A comparison of optic disc area measured by confocal scanning laser tomography versus Bruch’s membrane opening area measured using optical coherence tomography

BACKGROUND: Precise optic disc size measurements based on anatomically exact disc margins are fundamental for a correct assessment of glaucoma suspects. Computerized imaging techniques, such as confocal-scanning-laser-tomography (CSLT), which applies operator defined boundaries and optical-coherence-tomography (OCT), which incorporates an alternative detectable landmark (Bruch’s-membrane-opening (BMO)), have simplified the planimetry of the optic disc and BMO-area, respectively.
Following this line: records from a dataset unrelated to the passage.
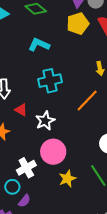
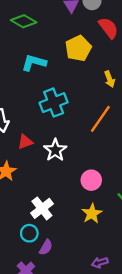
yellow pentagon: (78, 24) -> (78, 48), moved
red triangle: (21, 110) -> (25, 142), turned -40
pink circle: (53, 152) -> (91, 180), moved, size x0.7

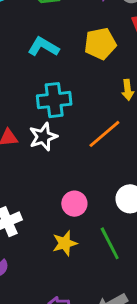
white star: (55, 150) -> (43, 137), moved

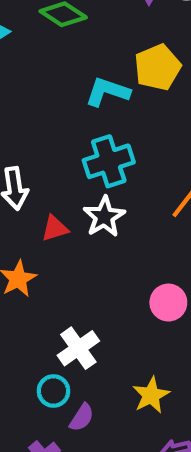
cyan L-shape: (43, 47) -> (107, 92), moved
yellow star: (65, 243) -> (151, 395), moved

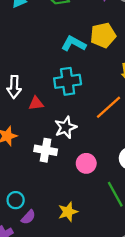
white star: (104, 217) -> (66, 127), moved
red triangle: (55, 228) -> (36, 103), moved
white cross: (78, 348) -> (46, 150), moved, turned 35

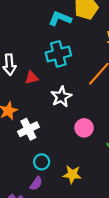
white cross: (46, 150) -> (28, 129), moved, turned -30
cyan circle: (16, 200) -> (42, 162), moved
yellow star: (68, 212) -> (72, 174), turned 30

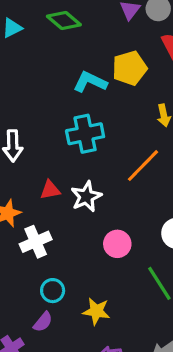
red triangle: (32, 78) -> (50, 190), moved

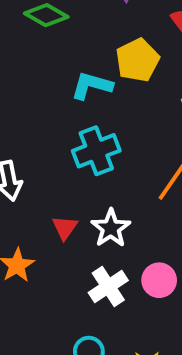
red triangle: (50, 190) -> (65, 228), turned -35
white cross: (36, 242) -> (108, 286), moved

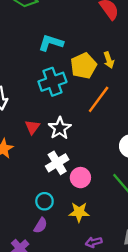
yellow pentagon: (137, 60) -> (83, 66), moved
pink circle: (159, 280) -> (80, 178), moved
This study’s objectives are to compare both modalities for area and to define a threshold for macro-BMO using BMO-OCT. METHODS: Retrospectively, patients that simultaneously received CSLT and BMO-OCT scans were included. Their images were correlated and agreement was determined using Bland-Altman-analysis. The diagnostic power of a macro-BMO threshold using OCT was derived after creating a receiver-operating-characteristics-curve using the well-established analogous CSLT threshold (2.43 mm(2)). RESULTS: Our study included 373 eyes with a median optic disc area by CSLT/ BMO-area by OCT of 2.56 mm(2) and 2.19 mm(2) respectively. The Bland-Altman-analysis revealed a systematic deviation with a diverging tendency with increasing area, which enabled the creation of the following mathematical relation: disc-area (CSLT)*0.73 + 0.3 = BMO-area (OCT). BMO-area of 2.19 mm(2) showed the best diagnostic power for identifying macro-BMOs using OCT (sensitivity: 75%, specificity: 86%). CONCLUSIONS: Area measurements (CSLT optic disc area vs. BMO-area by OCT) showed a systematic deviation with a divergent tendency with increasing size. Our mathematical equation offers an estimated comparison of these anatomically diverse entities. Considering BMO-OCT´ anatomical accuracy, the 2.19 mm(2) threshold may improve discernment between glaucoma suspects and norm variants.